ACTIVITY: There is a line containing "e, el niño muestra rabia" in the records below. Repeat it and every line after it, exactly, through the final line, but no pictures.

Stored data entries
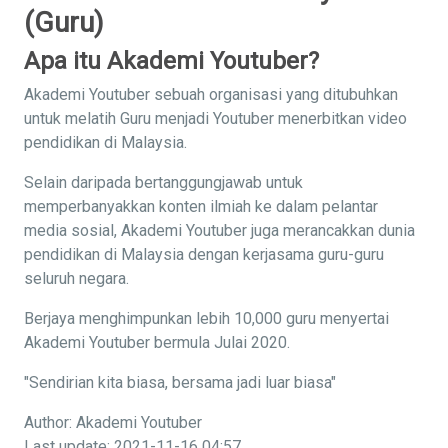
(Guru)
Apa itu Akademi Youtuber?
Akademi Youtuber sebuah organisasi yang ditubuhkan
untuk melatih Guru menjadi Youtuber menerbitkan video
pendidikan di Malaysia.
Selain daripada bertanggungjawab untuk
memperbanyakkan konten ilmiah ke dalam pelantar
media sosial, Akademi Youtuber juga merancakkan dunia
pendidikan di Malaysia dengan kerjasama guru-guru
seluruh negara.
Berjaya menghimpunkan lebih 10,000 guru menyertai
Akademi Youtuber bermula Julai 2020.
"Sendirian kita biasa, bersama jadi luar biasa"
Author: Akademi Youtuber
Last update: 2021-11-16 04:57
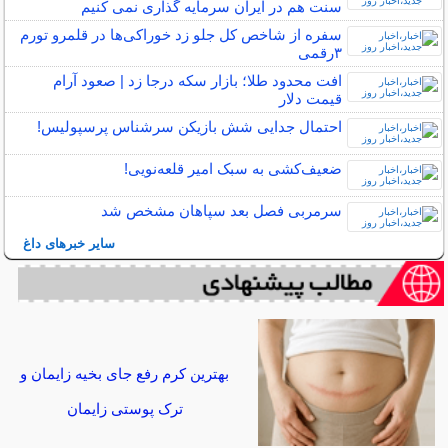
سنت هم در ایران سرمایه گذاری نمی کنیم
سفره از شاخص کل جلو زد خوراکی‌ها در قلمرو تورم
۳‌رقمی
افت محدود طلا؛ بازار سکه درجا زد | صعود آرام
قیمت دلار
احتمال جدایی شش بازیکن سرشناس پرسپولیس!
ضعیف‌کشی به سبک امیر قلعه‌نویی!
سرمربی فصل بعد سپاهان مشخص شد
سایر خبرهای داغ
بهترین کرم رفع جای بخیه زایمان و
ترک پوستی زایمان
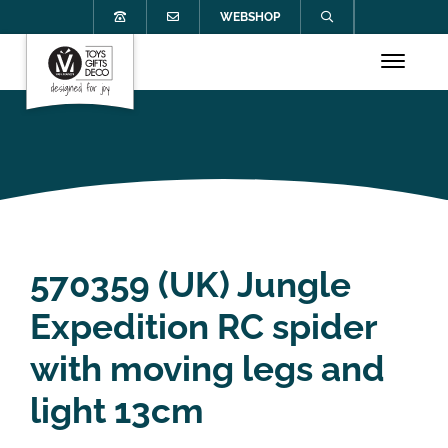
WEBSHOP
570359 (UK) Jungle
Expedition RC spider
with moving legs and
light 13cm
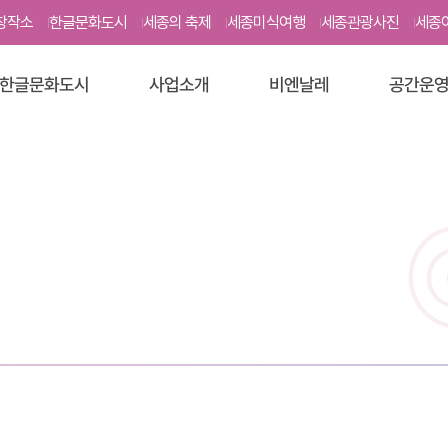
본문영역 바로가기
메인메뉴 바로가기
하단링크 바로가기
창작소
한글문화도시
세종의 축제
세종미식여행
세종관광사진
세종
한글문화도시
사업소개
비엔날레
공간운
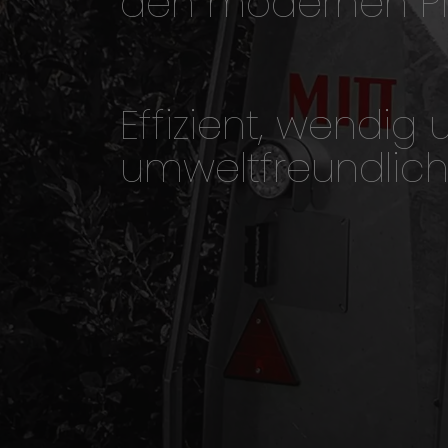
den modernen Pf
Effizient, wendig 
umweltfreundlich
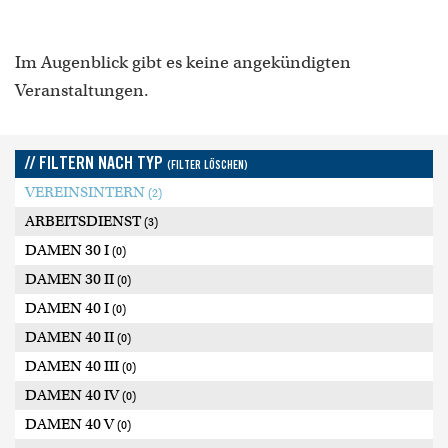
Im Augenblick gibt es keine angekündigten
Veranstaltungen.
// FILTERN NACH TYP
(FILTER LÖSCHEN)
VEREINSINTERN
(2)
ARBEITSDIENST
(3)
DAMEN 30 I
(0)
DAMEN 30 II
(0)
DAMEN 40 I
(0)
DAMEN 40 II
(0)
DAMEN 40 III
(0)
DAMEN 40 IV
(0)
DAMEN 40 V
(0)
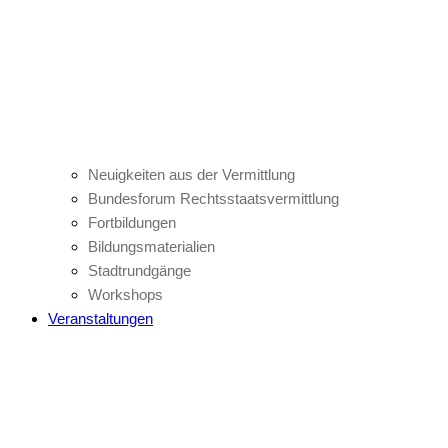
Neuigkeiten aus der Vermittlung
Bundesforum Rechtsstaatsvermittlung
Fortbildungen
Bildungsmaterialien
Stadtrundgänge
Workshops
Veranstaltungen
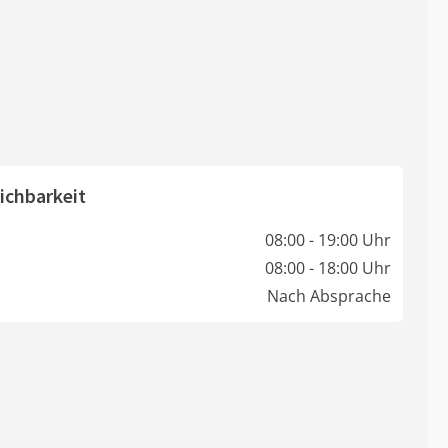
ichbarkeit
08:00 - 19:00 Uhr
08:00 - 18:00 Uhr
Nach Absprache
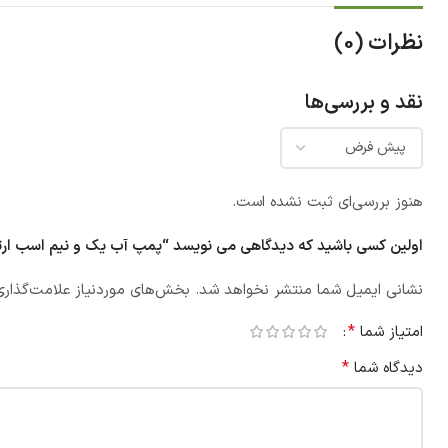
نظرات (0)
نقد و بررسی‌ها
هنوز بررسی‌ای ثبت نشده است.
اولین کسی باشید که دیدگاهی می نویسد “پمپ آب یک و نیم اسب ارتفاع بالا
نشانی ایمیل شما منتشر نخواهد شد.
بخش‌های موردنیاز علامت‌گذاری
*
امتیاز شما
*
دیدگاه شما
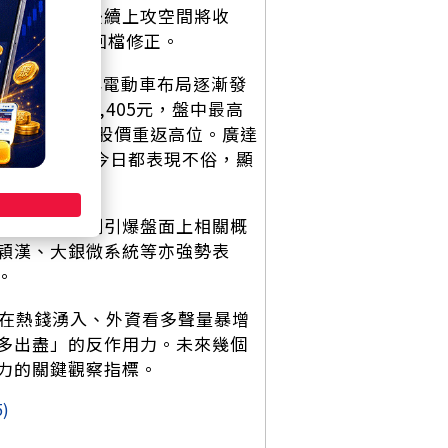
，預估指數後續上攻空間將收
接下來恐進入回檔修正。
在AI伺服器與電動車布局逐漸發
盤開高至1,405元，盤中最高
，買盤穩健支撐股價重返高位。廣達
之上，連聯電今日都表現不俗，顯
觀看法，立刻引爆盤面上相關概
穎漢、大銀微系統等亦強勢表
。
但在熱錢湧入、外資看多聲量暴增
多出盡」的反作用力。未來幾個
力的關鍵觀察指標。
5)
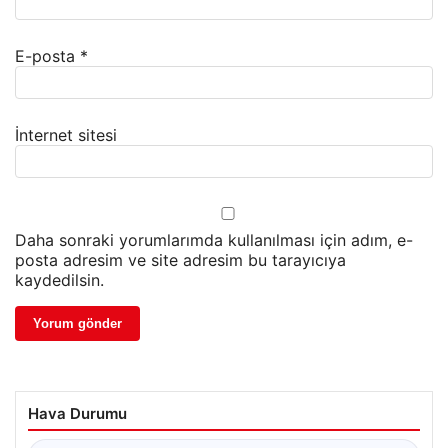
E-posta
*
İnternet sitesi
Daha sonraki yorumlarımda kullanılması için adım, e-
posta adresim ve site adresim bu tarayıcıya
kaydedilsin.
Hava Durumu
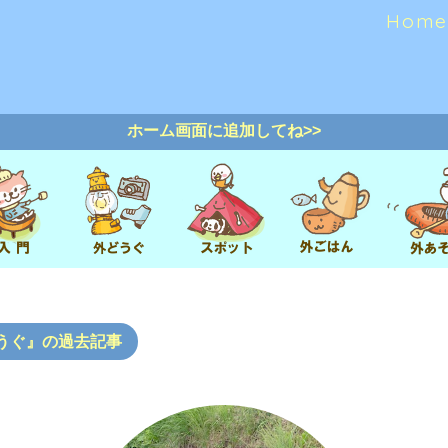
Home
ホーム画面に追加してね>>
うぐ』の過去記事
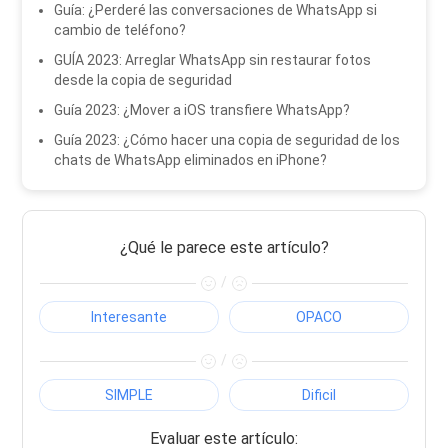
Guía: ¿Perderé las conversaciones de WhatsApp si
cambio de teléfono?
GUÍA 2023: Arreglar WhatsApp sin restaurar fotos
desde la copia de seguridad
Guía 2023: ¿Mover a iOS transfiere WhatsApp?
Guía 2023: ¿Cómo hacer una copia de seguridad de los
chats de WhatsApp eliminados en iPhone?
¿Qué le parece este artículo?
/
Interesante
OPACO
/
SIMPLE
Dificil
Evaluar este artículo:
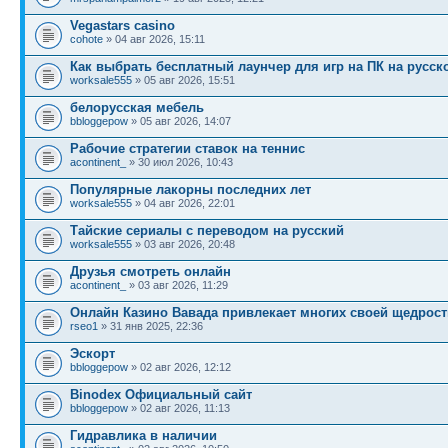
Vegastars casino
cohote
» 04 авг 2026, 15:11
Как выбрать бесплатный лаунчер для игр на ПК на русск
worksale555
» 05 авг 2026, 15:51
белорусская мебель
bbloggepow
» 05 авг 2026, 14:07
Рабочие стратегии ставок на теннис
acontinent_
» 30 июл 2026, 10:43
Популярные лакорны последних лет
worksale555
» 04 авг 2026, 22:01
Тайские сериалы с переводом на русский
worksale555
» 03 авг 2026, 20:48
Друзья смотреть онлайн
acontinent_
» 03 авг 2026, 11:29
Онлайн Казино Вавада привлекает многих своей щедрос
rseo1
» 31 янв 2025, 22:36
Эскорт
bbloggepow
» 02 авг 2026, 12:12
Binodex Официальный сайт
bbloggepow
» 02 авг 2026, 11:13
Гидравлика в наличии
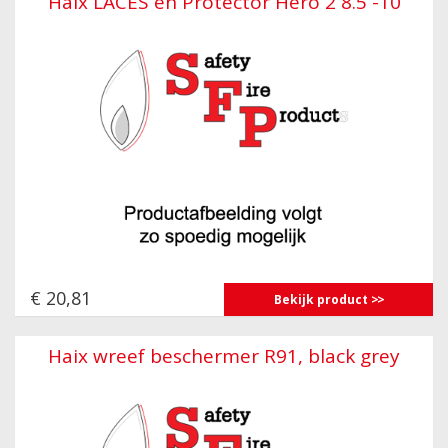
Haix LACES en Protector Hero 2 8.5 -10
€ 20,81
Bekijk product
Haix wreef beschermer R91, black grey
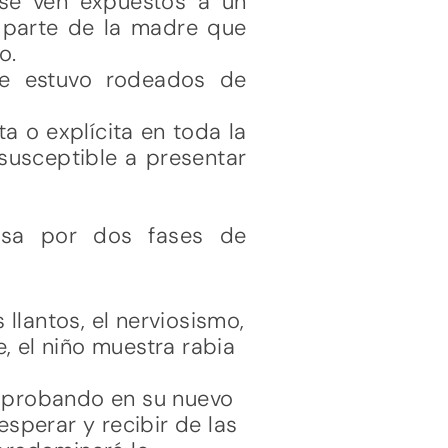
 se ven expuestos a un
r parte de la madre que
o.
te estuvo rodeados de
a o explícita en toda la
 susceptible a presentar
asa por dos fases de
 llantos, el nerviosismo,
e, el niño muestra rabia
á probando en su nuevo
esperar y recibir de las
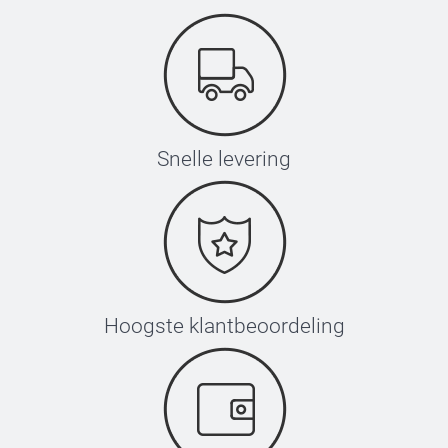
Snelle levering
Hoogste klantbeoordeling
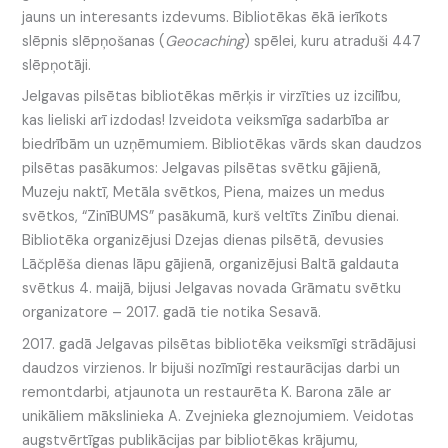
jauns un interesants izdevums. Bibliotēkas ēkā ierīkots
slēpnis slēpņošanas (
Geocaching
) spēlei, kuru atraduši 447
slēpņotāji.
Jelgavas pilsētas bibliotēkas mērķis ir virzīties uz izcilību,
kas lieliski arī izdodas! Izveidota veiksmīga sadarbība ar
biedrībām un uzņēmumiem. Bibliotēkas vārds skan daudzos
pilsētas pasākumos: Jelgavas pilsētas svētku gājienā,
Muzeju naktī, Metāla svētkos, Piena, maizes un medus
svētkos, “ZinīBUMS” pasākumā, kurš veltīts Zinību dienai.
Bibliotēka organizējusi Dzejas dienas pilsētā, devusies
Lāčplēša dienas lāpu gājienā, organizējusi Baltā galdauta
svētkus 4. maijā, bijusi Jelgavas novada Grāmatu svētku
organizatore – 2017. gadā tie notika Sesavā.
2017. gadā Jelgavas pilsētas bibliotēka veiksmīgi strādājusi
daudzos virzienos. Ir bijuši nozīmīgi restaurācijas darbi un
remontdarbi, atjaunota un restaurēta K. Barona zāle ar
unikāliem mākslinieka A. Zvejnieka gleznojumiem. Veidotas
augstvērtīgas publikācijas par bibliotēkas krājumu,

SOLUTION BELOW:
e, el niño muestra rabia
á probando en su nuevo
esperar y recibir de las
Snelle levering
Hoogste klantbeoordeling
jauns un interesants izdevums. Bibliotēkas ēkā ierīkots
slēpnis slēpņošanas (
Geocaching
) spēlei, kuru atraduši 447
slēpņotāji.
Jelgavas pilsētas bibliotēkas mērķis ir virzīties uz izcilību,
kas lieliski arī izdodas! Izveidota veiksmīga sadarbība ar
biedrībām un uzņēmumiem. Bibliotēkas vārds skan daudzos
pilsētas pasākumos: Jelgavas pilsētas svētku gājienā,
Muzeju naktī, Metāla svētkos, Piena, maizes un medus
svētkos, “ZinīBUMS” pasākumā, kurš veltīts Zinību dienai.
Bibliotēka organizējusi Dzejas dienas pilsētā, devusies
Lāčplēša dienas lāpu gājienā, organizējusi Baltā galdauta
svētkus 4. maijā, bijusi Jelgavas novada Grāmatu svētku
organizatore – 2017. gadā tie notika Sesavā.
2017. gadā Jelgavas pilsētas bibliotēka veiksmīgi strādājusi
daudzos virzienos. Ir bijuši nozīmīgi restaurācijas darbi un
remontdarbi, atjaunota un restaurēta K. Barona zāle ar
unikāliem mākslinieka A. Zvejnieka gleznojumiem. Veidotas
augstvērtīgas publikācijas par bibliotēkas krājumu,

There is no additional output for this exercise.